## Problem details
Every line of the records below from the line with "Eigenschaften" up to and including the line with "Alle Cookies akzeptieren" must be reproduced exactly, and no line outside that range.

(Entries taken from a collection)
++++++++++

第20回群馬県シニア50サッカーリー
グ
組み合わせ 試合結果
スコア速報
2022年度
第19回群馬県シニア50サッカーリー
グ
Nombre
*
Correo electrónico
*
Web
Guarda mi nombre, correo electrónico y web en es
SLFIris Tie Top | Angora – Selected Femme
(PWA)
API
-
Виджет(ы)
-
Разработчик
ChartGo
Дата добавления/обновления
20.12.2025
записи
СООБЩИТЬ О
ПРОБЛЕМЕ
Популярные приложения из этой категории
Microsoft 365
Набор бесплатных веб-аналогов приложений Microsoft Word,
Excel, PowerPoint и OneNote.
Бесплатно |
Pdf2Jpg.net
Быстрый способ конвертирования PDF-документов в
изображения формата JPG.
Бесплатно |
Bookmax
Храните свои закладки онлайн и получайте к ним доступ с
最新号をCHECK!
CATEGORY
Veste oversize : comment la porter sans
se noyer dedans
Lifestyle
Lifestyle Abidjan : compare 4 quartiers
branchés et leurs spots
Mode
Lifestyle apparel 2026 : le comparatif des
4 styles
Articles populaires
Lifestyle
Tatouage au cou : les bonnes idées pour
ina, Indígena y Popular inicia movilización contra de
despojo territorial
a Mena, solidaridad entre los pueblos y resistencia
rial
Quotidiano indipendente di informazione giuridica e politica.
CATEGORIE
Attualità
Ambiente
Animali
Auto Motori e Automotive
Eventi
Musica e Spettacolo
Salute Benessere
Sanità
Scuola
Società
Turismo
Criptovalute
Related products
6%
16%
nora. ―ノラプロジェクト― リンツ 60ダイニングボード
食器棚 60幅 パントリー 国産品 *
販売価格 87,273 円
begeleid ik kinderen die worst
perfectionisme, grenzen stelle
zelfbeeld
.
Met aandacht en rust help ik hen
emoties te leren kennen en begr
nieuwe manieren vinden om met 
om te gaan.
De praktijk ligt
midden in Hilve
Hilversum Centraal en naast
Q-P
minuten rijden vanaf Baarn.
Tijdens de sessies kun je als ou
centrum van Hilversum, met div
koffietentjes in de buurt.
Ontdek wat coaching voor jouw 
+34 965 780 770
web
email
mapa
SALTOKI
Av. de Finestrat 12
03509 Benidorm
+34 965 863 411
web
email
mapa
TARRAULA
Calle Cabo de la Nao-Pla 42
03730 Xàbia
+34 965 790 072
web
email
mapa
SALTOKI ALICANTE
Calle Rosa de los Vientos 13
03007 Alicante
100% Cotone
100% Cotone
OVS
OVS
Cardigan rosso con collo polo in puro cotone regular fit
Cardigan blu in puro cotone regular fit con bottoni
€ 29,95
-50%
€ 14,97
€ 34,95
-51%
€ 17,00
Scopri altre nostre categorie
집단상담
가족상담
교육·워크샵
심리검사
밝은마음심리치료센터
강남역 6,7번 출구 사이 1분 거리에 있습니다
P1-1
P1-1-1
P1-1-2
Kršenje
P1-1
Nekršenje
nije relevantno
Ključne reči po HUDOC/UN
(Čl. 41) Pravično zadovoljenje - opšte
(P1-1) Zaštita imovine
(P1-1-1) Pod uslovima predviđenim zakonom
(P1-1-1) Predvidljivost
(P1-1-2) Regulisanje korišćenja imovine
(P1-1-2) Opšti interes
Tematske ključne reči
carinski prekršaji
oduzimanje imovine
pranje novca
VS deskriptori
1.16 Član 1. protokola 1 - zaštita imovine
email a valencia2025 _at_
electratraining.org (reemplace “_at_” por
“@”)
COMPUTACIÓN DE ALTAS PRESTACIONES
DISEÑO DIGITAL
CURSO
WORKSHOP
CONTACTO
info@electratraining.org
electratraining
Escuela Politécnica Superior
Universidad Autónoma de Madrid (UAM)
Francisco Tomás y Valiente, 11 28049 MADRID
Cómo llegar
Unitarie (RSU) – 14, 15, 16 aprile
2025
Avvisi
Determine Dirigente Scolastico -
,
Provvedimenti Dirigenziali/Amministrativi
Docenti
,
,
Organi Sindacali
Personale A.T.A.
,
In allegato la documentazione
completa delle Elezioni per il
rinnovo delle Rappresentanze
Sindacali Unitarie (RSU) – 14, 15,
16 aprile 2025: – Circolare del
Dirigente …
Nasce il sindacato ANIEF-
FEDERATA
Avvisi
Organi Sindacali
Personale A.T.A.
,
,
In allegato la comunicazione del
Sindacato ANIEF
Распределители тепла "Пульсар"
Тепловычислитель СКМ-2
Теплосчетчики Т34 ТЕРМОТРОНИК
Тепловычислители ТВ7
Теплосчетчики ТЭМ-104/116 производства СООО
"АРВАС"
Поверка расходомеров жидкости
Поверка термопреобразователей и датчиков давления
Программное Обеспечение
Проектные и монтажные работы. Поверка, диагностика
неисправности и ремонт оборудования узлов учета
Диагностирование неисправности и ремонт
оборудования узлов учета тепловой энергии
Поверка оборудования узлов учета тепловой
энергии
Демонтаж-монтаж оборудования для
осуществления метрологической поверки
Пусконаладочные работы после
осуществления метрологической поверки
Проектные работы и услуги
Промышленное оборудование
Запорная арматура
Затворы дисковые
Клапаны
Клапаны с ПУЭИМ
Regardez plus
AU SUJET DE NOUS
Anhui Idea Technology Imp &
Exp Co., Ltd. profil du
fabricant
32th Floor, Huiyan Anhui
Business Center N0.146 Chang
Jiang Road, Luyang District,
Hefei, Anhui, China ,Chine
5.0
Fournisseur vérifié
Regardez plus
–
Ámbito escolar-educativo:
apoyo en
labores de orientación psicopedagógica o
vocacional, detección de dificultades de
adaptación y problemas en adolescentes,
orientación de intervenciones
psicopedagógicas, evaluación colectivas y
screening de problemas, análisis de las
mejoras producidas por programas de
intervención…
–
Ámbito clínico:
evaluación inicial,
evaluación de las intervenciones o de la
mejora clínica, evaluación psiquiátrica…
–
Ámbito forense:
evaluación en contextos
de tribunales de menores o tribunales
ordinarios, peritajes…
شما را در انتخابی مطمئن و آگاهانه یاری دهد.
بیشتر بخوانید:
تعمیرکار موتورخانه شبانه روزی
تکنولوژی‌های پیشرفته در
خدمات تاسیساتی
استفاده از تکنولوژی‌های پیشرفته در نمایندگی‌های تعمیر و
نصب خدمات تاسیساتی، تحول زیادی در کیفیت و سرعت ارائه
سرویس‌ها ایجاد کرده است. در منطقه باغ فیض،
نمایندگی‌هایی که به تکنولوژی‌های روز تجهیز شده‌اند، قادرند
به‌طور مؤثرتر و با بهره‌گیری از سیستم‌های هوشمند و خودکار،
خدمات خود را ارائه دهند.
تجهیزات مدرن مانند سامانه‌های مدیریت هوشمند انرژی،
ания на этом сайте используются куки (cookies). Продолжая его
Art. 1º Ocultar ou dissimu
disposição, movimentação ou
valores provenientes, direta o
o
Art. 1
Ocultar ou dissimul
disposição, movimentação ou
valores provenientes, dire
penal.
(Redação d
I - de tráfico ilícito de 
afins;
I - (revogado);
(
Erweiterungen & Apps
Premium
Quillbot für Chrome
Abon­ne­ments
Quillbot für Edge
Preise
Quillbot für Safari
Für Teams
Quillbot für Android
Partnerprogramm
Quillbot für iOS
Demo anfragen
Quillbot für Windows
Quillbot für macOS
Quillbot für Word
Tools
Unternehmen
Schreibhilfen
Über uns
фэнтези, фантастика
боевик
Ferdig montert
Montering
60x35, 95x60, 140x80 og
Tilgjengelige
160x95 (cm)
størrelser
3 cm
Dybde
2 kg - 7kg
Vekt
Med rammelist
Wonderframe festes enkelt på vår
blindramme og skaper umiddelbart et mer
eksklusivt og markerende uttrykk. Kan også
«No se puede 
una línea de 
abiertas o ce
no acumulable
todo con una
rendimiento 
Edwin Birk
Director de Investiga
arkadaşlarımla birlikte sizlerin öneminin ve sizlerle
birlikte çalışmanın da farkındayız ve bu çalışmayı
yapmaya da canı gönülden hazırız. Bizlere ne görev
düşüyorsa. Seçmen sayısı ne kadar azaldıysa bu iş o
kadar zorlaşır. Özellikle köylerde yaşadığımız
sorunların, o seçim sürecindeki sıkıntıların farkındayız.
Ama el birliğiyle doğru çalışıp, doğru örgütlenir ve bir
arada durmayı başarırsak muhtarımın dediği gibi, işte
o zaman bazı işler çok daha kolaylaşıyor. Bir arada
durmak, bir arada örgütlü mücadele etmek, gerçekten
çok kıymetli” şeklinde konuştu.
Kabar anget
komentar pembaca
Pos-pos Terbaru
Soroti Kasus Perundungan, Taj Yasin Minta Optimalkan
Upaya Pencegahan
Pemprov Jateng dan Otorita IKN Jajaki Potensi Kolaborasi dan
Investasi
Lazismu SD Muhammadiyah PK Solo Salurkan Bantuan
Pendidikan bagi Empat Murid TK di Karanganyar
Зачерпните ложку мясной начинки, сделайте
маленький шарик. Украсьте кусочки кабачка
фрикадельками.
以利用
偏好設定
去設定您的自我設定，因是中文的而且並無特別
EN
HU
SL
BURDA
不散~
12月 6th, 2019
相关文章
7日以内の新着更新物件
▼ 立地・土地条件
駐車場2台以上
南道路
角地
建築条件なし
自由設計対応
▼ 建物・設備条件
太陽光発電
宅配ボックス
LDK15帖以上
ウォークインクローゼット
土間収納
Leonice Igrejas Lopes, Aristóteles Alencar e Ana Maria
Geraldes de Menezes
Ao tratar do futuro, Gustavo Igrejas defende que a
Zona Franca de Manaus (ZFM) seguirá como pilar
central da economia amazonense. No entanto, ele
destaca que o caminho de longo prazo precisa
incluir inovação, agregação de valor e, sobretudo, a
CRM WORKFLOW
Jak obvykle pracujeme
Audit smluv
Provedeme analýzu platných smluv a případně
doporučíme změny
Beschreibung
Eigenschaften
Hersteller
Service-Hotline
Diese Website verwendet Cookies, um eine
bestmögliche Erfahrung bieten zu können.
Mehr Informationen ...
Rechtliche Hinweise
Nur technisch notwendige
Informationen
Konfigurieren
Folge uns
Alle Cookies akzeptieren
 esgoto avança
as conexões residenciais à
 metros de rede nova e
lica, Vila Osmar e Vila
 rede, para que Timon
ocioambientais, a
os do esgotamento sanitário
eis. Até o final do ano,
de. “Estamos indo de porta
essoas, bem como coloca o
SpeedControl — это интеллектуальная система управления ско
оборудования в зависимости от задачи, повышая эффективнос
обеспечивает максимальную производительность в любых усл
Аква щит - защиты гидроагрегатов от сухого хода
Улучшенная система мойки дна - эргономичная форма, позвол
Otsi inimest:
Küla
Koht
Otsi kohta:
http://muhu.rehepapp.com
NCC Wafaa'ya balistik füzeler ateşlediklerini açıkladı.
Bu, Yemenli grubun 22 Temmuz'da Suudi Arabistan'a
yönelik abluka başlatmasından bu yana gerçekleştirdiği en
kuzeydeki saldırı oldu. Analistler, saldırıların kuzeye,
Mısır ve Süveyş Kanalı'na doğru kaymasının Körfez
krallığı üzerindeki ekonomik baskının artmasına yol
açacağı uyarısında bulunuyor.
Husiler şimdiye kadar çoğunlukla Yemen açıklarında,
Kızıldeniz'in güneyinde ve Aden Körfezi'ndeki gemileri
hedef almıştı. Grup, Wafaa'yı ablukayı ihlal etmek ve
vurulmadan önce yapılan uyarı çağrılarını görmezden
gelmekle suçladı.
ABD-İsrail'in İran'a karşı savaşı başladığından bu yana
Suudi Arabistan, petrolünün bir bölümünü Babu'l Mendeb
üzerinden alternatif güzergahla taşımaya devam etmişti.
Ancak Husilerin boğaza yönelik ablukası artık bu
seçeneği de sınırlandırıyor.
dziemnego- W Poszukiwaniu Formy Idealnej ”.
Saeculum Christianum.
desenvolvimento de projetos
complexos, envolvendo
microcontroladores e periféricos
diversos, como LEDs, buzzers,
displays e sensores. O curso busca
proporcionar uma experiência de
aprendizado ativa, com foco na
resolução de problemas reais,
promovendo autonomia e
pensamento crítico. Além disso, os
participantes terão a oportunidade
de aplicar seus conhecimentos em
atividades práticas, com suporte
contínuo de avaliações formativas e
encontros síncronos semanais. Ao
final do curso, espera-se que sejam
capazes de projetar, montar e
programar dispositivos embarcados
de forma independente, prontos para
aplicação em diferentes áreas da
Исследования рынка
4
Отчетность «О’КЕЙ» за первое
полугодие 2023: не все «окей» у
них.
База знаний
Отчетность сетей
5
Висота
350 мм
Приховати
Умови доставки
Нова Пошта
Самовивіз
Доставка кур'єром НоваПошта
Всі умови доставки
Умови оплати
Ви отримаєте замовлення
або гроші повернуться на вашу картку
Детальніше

++++++++++

## Written reply
Eigenschaften
Hersteller
Service-Hotline
Diese Website verwendet Cookies, um eine
bestmögliche Erfahrung bieten zu können.
Mehr Informationen ...
Rechtliche Hinweise
Nur technisch notwendige
Informationen
Konfigurieren
Folge uns
Alle Cookies akzeptieren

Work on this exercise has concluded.